By 2016, the Microsoft 4Afrika Initiative will have placed millions of smart devices in the hands of African youth and helped bring myriad small and medium African enterprises (SMEs) online, while addressing the growing need for the development of skills for entrepreneurship and employability. South Africa is expected to benefit directly through tens of thousands of smart devices and 600 new start-up companies.
“The 4Afrika initiative is a way for us at Microsoft to make a real difference. It is built on the dual beliefs that technology can accelerate growth for Africa, and Africa can also accelerate technology for the world,” said Mteto Nyati, managing director at Microsoft South Africa. “With these investments, our goal is to empower African students, entrepreneurs, developers, business and community leaders to own their potential and grow their influence by helping them turn great ideas into a reality that can help their village, their country, the continent, and beyond.”
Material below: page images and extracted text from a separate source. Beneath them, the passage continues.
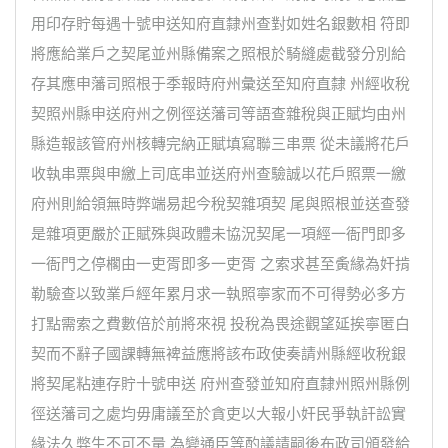
用印存貯每遇十號申送知府直隸州查對如姓名銀數相 符即
將應給業戶之契尾並州縣備案之照根於騎縫處截發分別給
存其應申藩司照根于季報時府州彙送至知府直隸 州經收稅
契照州縣申送府州之例徑送藩司等語查雜稅與正賦均由州
縣造報該管府州核轉完納正賦填寫聯三串票 從未議將花戶
收執串票與申繳上司底串並送府州查驗誠以花戶照票一繳
府州則給領無時弊端易起今稅契雜項契 尾與照根並送查發
是雜項更嚴於正賦殊與政體未協況契尾一項經一衙門即多
一衙門之停櫊由一吏胥即多一吏胥 之索求甚至夤緣為奸掯
勒驗查以致業戶經年累月求一執照寧家而不可得勢必多方
打點需索之費數倍於前將來視 投稅為畏途觀望延挨寧匿白
契而不辭子國課轉無裨益應將該布政使奏請州縣經收稅銀
將契尾粘連存貯十號申送 府州查發並知府直隸州照州縣例
徑送藩司之處均毋庸議至於貪吏以大報小奸民爭執訐訟實
緣法久弊生不可不量 為變通臣等酌議請嗣後布政司頒發給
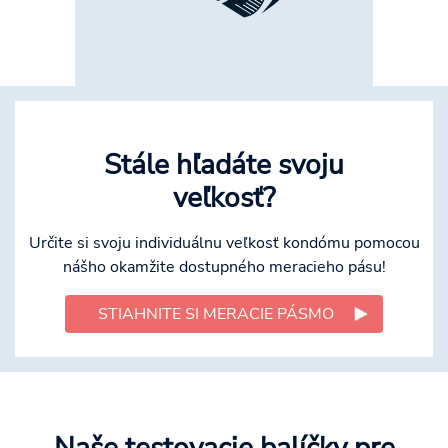
Stále hľadáte svoju
veľkosť?
Určite si svoju individuálnu veľkosť kondómu pomocou
nášho okamžite dostupného meracieho pásu!
STIAHNITE SI MERACIE PÁSMO
Naše testovacie balíčky pre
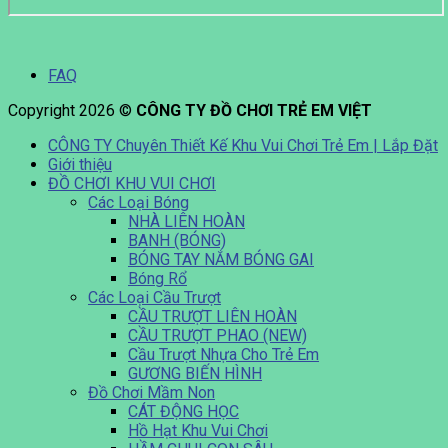
FAQ
Copyright 2026 ©
CÔNG TY ĐỒ CHƠI TRẺ EM VIỆT
CÔNG TY Chuyên Thiết Kế Khu Vui Chơi Trẻ Em | Lắp Đặt
Giới thiệu
ĐỒ CHƠI KHU VUI CHƠI
Các Loại Bóng
NHÀ LIÊN HOÀN
BANH (BÓNG)
BÓNG TAY NẮM BÓNG GAI
Bóng Rổ
Các Loại Cầu Trượt
CẦU TRƯỢT LIÊN HOÀN
CẦU TRƯỢT PHAO (NEW)
Cầu Trượt Nhựa Cho Trẻ Em
GƯƠNG BIẾN HÌNH
Đồ Chơi Mầm Non
CÁT ĐỘNG HỌC
Hồ Hạt Khu Vui Chơi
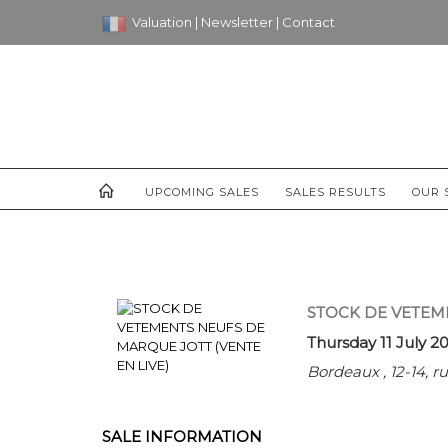
Valuation
|
Newsletter
|
Contact
UPCOMING SALES
SALES RESULTS
OUR 
STOCK DE VETEME
Thursday 11 July 2
Bordeaux , 12-14, 
SALE INFORMATION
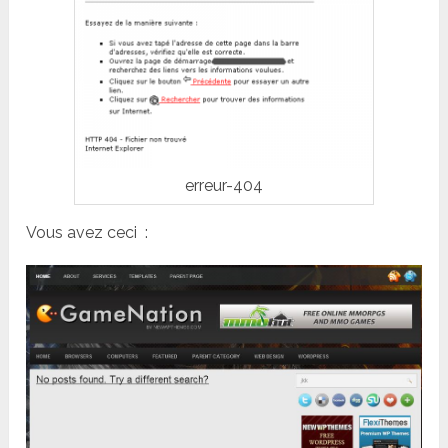
erreur-404
Vous avez ceci :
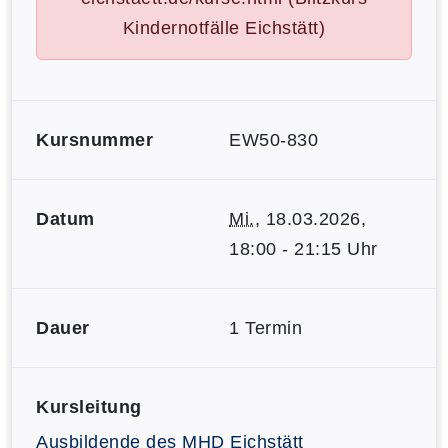
Kindernotfälle Eichstätt)
Kursnummer
EW50-830
Datum
Mi.
, 18.03.2026,
18:00 - 21:15 Uhr
Dauer
1 Termin
Kursleitung
Ausbildende des MHD Eichstätt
As a first critical step toward accelerating the adoption of smart devices, Microsoft and Huawei are introducing the Huawei 4Afrika smartphone - a fully functional Windows 8 Phone, which will come pre-loaded with select applications designed for Africa. The phone will be available in Angola, Egypt, Ivory Coast, Kenya, Morocco, Nigeria and South Africa later this month and will be priced around $150 (USD) in equivalent local currency. The Huawei 4Afrika phone, which is the first in what will be a series of smart devices designed “4Afrika”, will be targeted towards university students, developers and first-time smart phone users to ensure they have affordable access to best-in-class technology, enabling them to connect, collaborate, and access markets and opportunities online.
To help empower South African SMEs, Microsoft is announcing a new online hub through which SMEs will have access to free, relevant products and services from Microsoft and other partners. The hub will aggregate the available services which can help them expand their business locally, find new business opportunities outside their immediate geography, and increase their overall competitiveness. As a “welcome offer”, Microsoft will provide free domain registration for the period of one year and free tools for SMEs interested in creating a professional web presence. The hub is expected to open in April in South Africa.
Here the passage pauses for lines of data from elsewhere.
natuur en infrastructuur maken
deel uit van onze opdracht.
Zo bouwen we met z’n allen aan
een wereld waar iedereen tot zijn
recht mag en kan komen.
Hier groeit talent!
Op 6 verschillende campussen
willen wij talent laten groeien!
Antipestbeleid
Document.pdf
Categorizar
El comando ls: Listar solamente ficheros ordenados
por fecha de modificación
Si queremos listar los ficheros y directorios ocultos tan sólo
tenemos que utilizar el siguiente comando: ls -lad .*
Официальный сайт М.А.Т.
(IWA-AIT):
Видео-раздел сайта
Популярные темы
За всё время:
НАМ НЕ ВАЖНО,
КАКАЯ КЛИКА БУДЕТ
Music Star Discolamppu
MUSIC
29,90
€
The 4Afrika initiative will be tightly connected to Microsoft's network of more than 10 000 existing partners in Africa today, a network it has built over 20 years of operations on the continent. The 4Afrika Initiative will leverage these existing partnerships and create new ones across both the public and private sectors to help advance common goals and to create value for Africans.
Together with its partners, Microsoft will be using its resources and investments from 4Afrika and the Jobs Fund to dramatically scale up two of its tried and tested local initiatives - Student2Business (S2B) and BizSpark. S2B is a joint initiative by Microsoft and the MICT SETA (previously the ISETT SETA) that aims to give young people the real-world skills they need to get jobs by placing unemployed graduates with partner companies, while giving them on-the-job training. More than 3 500 graduates and 1 500 matriculants have been trained in the past three years, of whom 70% are today gainfully employed.
Microsoft's BizSpark programme supports software start-ups by giving them quick and easy access to Microsoft development tools and production licences for server products, with no upfront costs and minimal obligations. Through the additional investment from 4Afrika, the company aims to create and support at least 600 technology start-ups over the next three years. This will create an estimated 1 800 new jobs.
Another initiative launched under the 4Afrika umbrella is AppFactory, which will see Microsoft hire 30 paid student interns to build locally-relevant Windows applications (Windows 8 or Windows Phone) based on suggestions from the South African public. Already, 73 Windows apps and 29 Windows Phone apps have been built by the AppFactory teams, and at full capacity, the teams plan to contribute around 90 new apps to the Windows Store per month.